DARN!!! Just lost all my post. Here we go again.

I've given this quite a bit of thought, and have decided it's a bad idea. It's a bipole. The rear woofer acts like the x.5 but without any electrical influence.

Take a look at this polar I made of a 2-way using a 6" woofer on a 9" wide tower (iirc):



You can see at 150hz (blue) the spl remains constant all the way to 135d. At 500hz (green) it's attenuated a little. And at 700hz (yellow) it's fully 2pi and radiating pretty much only 0 to 90d and not behind the baffle. I'm sure you're familiar with what's happening here. Baffle step.

Well, what I didn't show, because it didn't concern me, but would have helped this explanation, is that at 180d you start to see another lobe form. Like this: http://www.qscaudio.com/support/educ...1-5_polar3.png

Now the issue to me, with what you're proposing here, is there is going to be a funny lobe like that radiating forward from the rear woofer. This is undesirable, and I think it's obvious why. Back to my polar, at 150hz, you'll get a fairly uniform spl wrap. But then again at 500hz, you'll get this lobe. Then you'll get only 2pi radiation above that.

Because of this, and also comb filtering between the two drivers as frequency increases, I would say your cut off point would have to be fairly low, and enclosure size dependant. But as you already mentioned, likely around 150 to 200hz. Maybe 300hz for that size of enclosure.

Re: Small 3-Way Tower, Front and Rear Woofers?

With a heavily braced cabinet, these low freq cabinet vibrations won't be an issue for you. (You're talking about using a 4" woofer, right?) Go with 3/4" panels or thicker, and brace them well... then it won't make much of a difference if you mount the two woofers to opposite sides or not.


Everybody has their opinions on this type of thing. You're asking for recommendations on the freq. your 4" woofer should hand off to the midrange driver, right? My personal opinion is to keep the crossover frequencies as low as possible. Remember that at the crossover frequency, both drivers are reproducing sound. That means you'll have path length differences from each driver to your ears. So in order to minimize the problems created by path-length differences, you need to keep the wavelengths "long" relative to the path length distance difference.

Example:
Let's say that you measure the path length that each driver takes on its way to your ears (or a fixed microphone) and you arrive at the conclusion that the sound from the woofer travels 3.5 inches further than the sound from the midrange driver. At some frequency the woofer and midrange will be acoustically out of phase due to their geometric configuration, and will acoustically cancel each other. So what frequency has a half-wavelength that is 3.5"? About 1940 Hz. Ok, what does that mean? It means you'll have a huge frequency response dip at 1940 Hz (but only at that particular microphone location).

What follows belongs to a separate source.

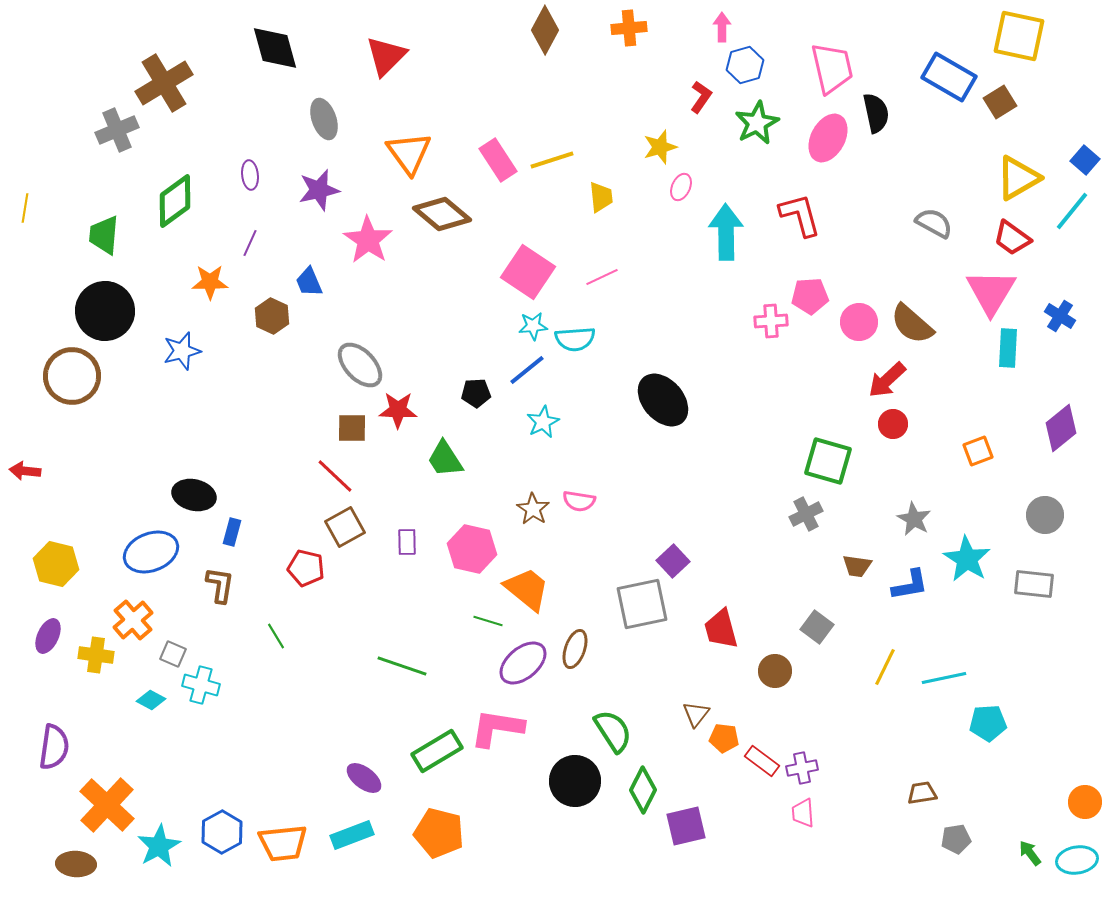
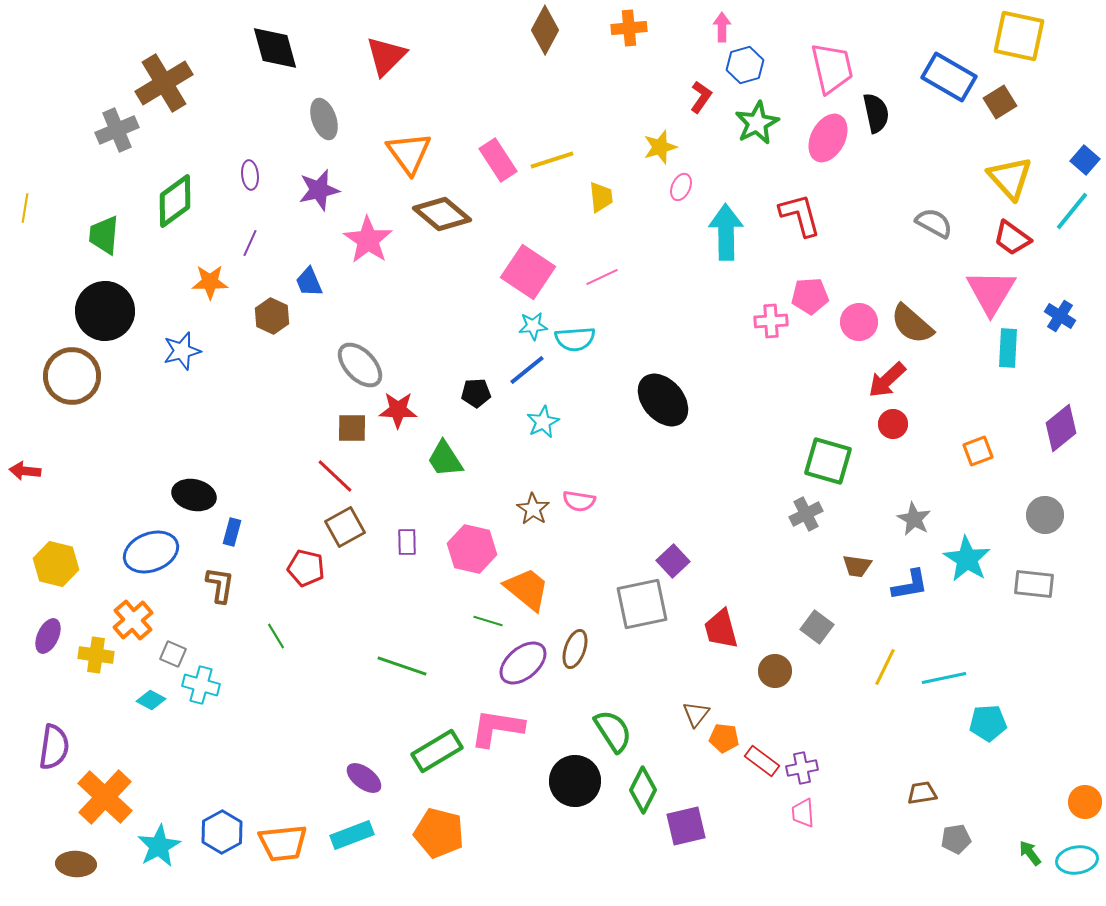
yellow triangle at (1018, 178): moved 8 px left; rotated 42 degrees counterclockwise
orange cross at (107, 805): moved 2 px left, 8 px up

But here's the real problem... As you can imagine, any location that is not equidistant from both drivers will experience this path-length cancelation problem. The solution is to simply pick a crossover frequency that is much lower than the calculated half wavelength. (1940Hz in this example) For this example, how about using 500Hz as the crossover point? 500Hz has a wavelength of about 27 inches. That makes the 3.5 inch path-length difference no big deal.

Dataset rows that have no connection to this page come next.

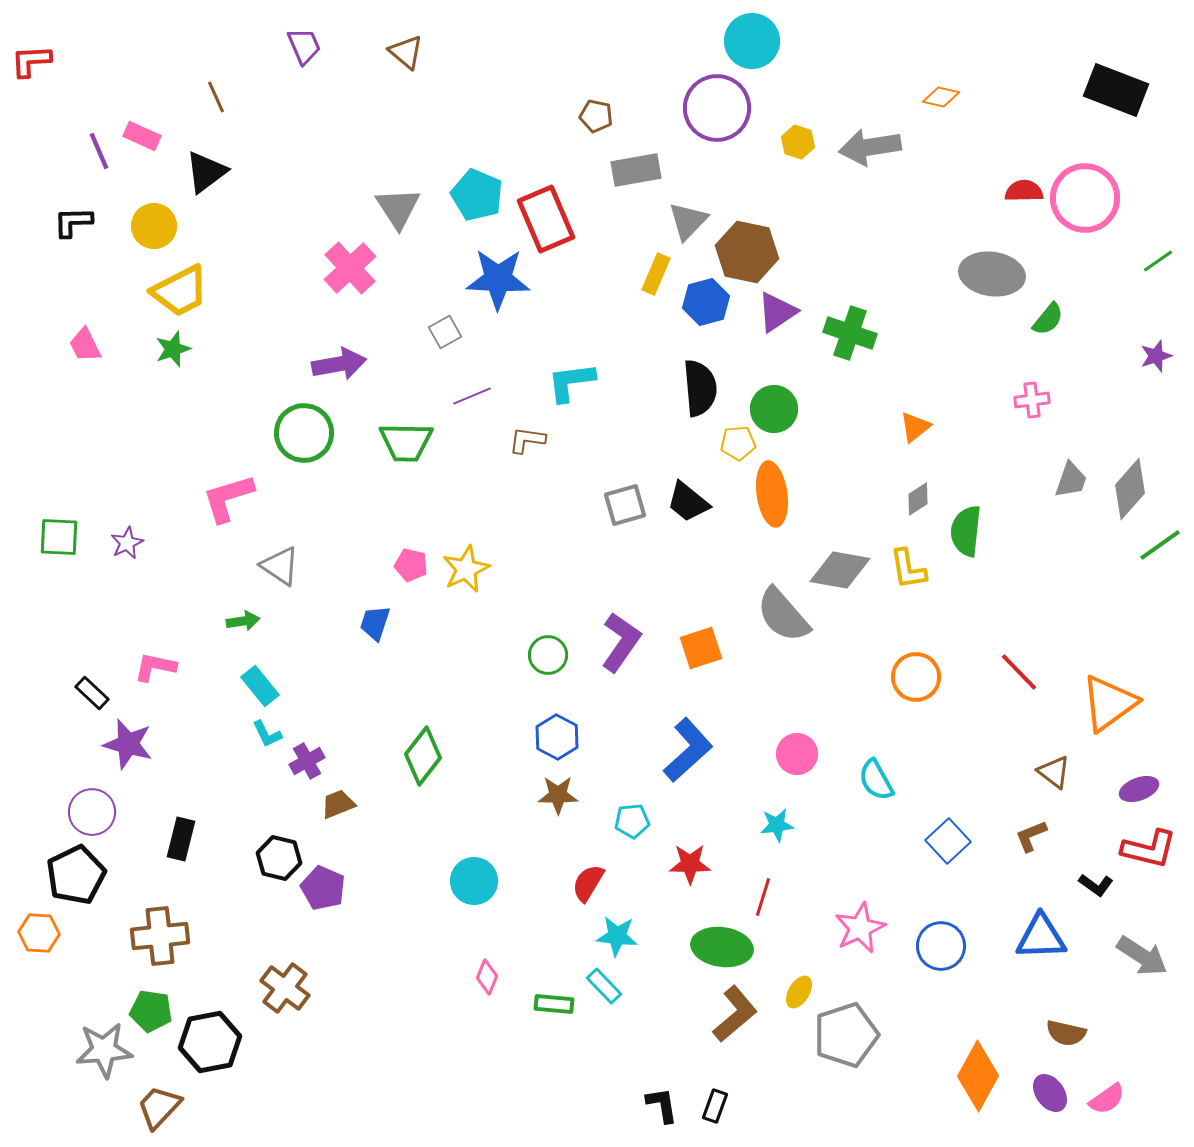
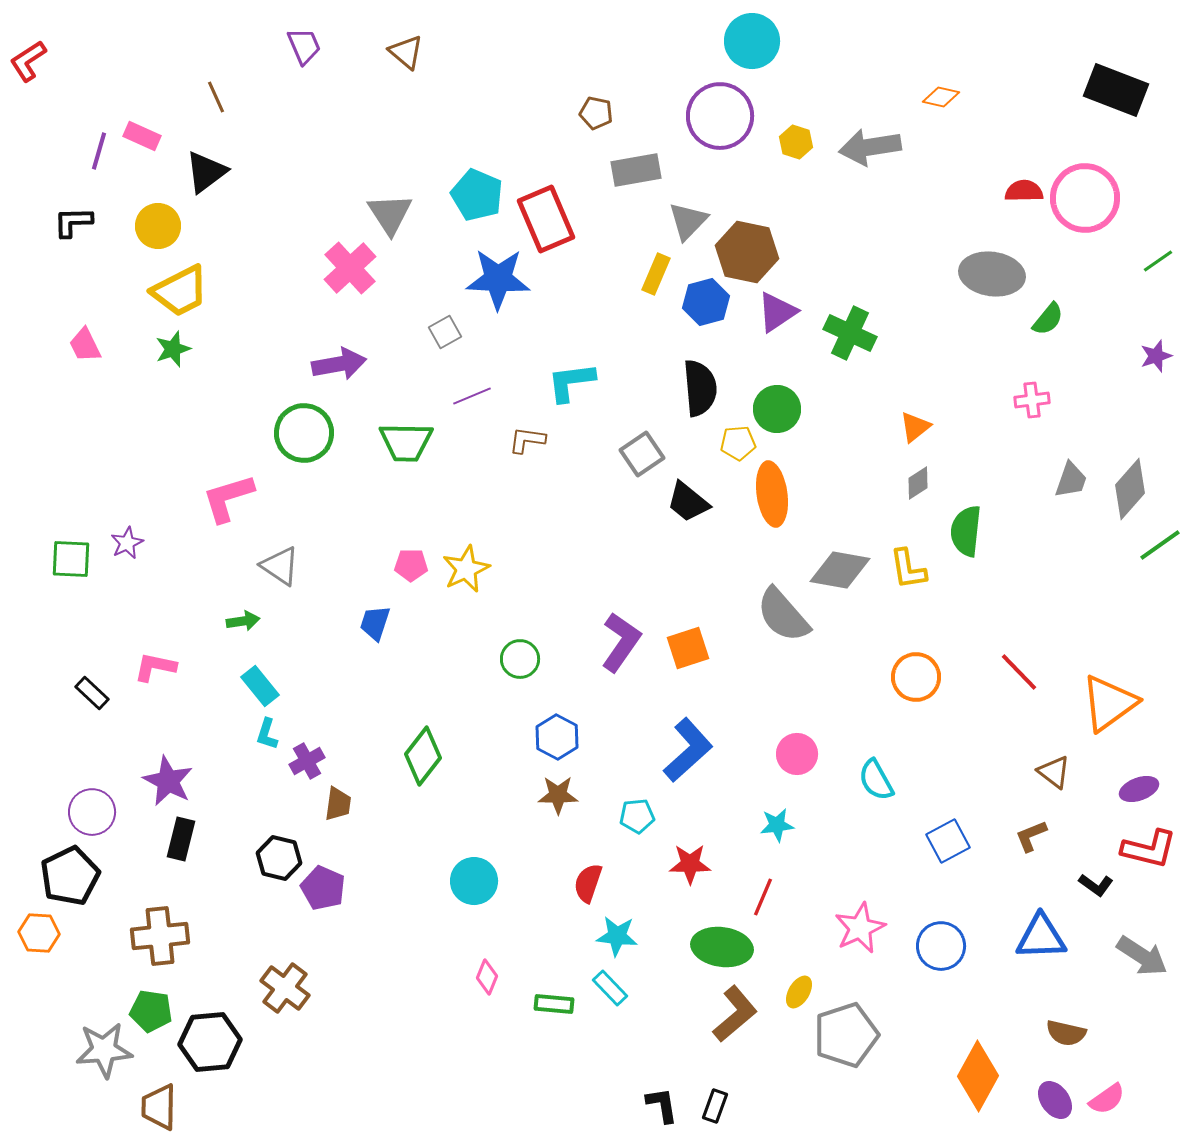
red L-shape at (31, 61): moved 3 px left; rotated 30 degrees counterclockwise
purple circle at (717, 108): moved 3 px right, 8 px down
brown pentagon at (596, 116): moved 3 px up
yellow hexagon at (798, 142): moved 2 px left
purple line at (99, 151): rotated 39 degrees clockwise
gray triangle at (398, 208): moved 8 px left, 6 px down
yellow circle at (154, 226): moved 4 px right
green cross at (850, 333): rotated 6 degrees clockwise
green circle at (774, 409): moved 3 px right
gray diamond at (918, 499): moved 16 px up
gray square at (625, 505): moved 17 px right, 51 px up; rotated 18 degrees counterclockwise
green square at (59, 537): moved 12 px right, 22 px down
pink pentagon at (411, 565): rotated 12 degrees counterclockwise
orange square at (701, 648): moved 13 px left
green circle at (548, 655): moved 28 px left, 4 px down
cyan L-shape at (267, 734): rotated 44 degrees clockwise
purple star at (128, 744): moved 40 px right, 37 px down; rotated 12 degrees clockwise
brown trapezoid at (338, 804): rotated 120 degrees clockwise
cyan pentagon at (632, 821): moved 5 px right, 5 px up
blue square at (948, 841): rotated 15 degrees clockwise
black pentagon at (76, 875): moved 6 px left, 1 px down
red semicircle at (588, 883): rotated 12 degrees counterclockwise
red line at (763, 897): rotated 6 degrees clockwise
cyan rectangle at (604, 986): moved 6 px right, 2 px down
black hexagon at (210, 1042): rotated 6 degrees clockwise
purple ellipse at (1050, 1093): moved 5 px right, 7 px down
brown trapezoid at (159, 1107): rotated 42 degrees counterclockwise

My suggestions for your particular case...
For woofer-to-midrange: Try about 200Hz.
For midrange-to-tweeter: Try 1700 or 1800Hz (if your tweeter can handle the power, and has a low Fs down around 900 Hz)

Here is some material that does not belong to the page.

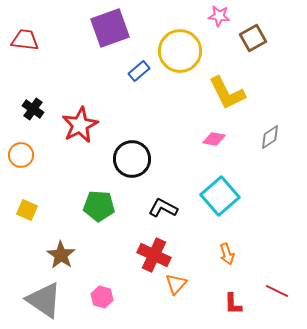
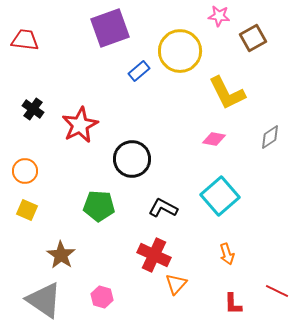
orange circle: moved 4 px right, 16 px down
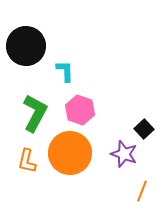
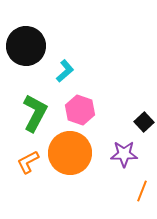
cyan L-shape: rotated 50 degrees clockwise
black square: moved 7 px up
purple star: rotated 20 degrees counterclockwise
orange L-shape: moved 1 px right, 1 px down; rotated 50 degrees clockwise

Just out of curiosity, years ago I created an Excel spreadsheet to do all the math for me based on the geometry of the two drivers and the listening position. Then I went ahead and predicted the frequencies that would be associated with the "path-length differences" for several off-axis locations. Later, when I took some acoustic measurements, the math was only off by a few Hz. (e.g. predicted null at 1920Hz, actual null at 1927Hz) By simply picking a lower crossover frequency, (longer wavelengths) ... this problem can be significantly reduced.

Here's a snapshot of the recently updated spreadsheet that shows the geometry and some typical numbers. Note that problems also occur at 1.5 * the wavelength in addition to 0.5 * wavelength.

Re: Small 3-Way Tower, Front and Rear Woofers?

The diagram in my previous post can be rotated such that the two drivers are horizontally configured instead of vertically mounted. The math doesn't change. In this configuration, it reminds me of the typical center channel configuration with two horizontally mounted woofers.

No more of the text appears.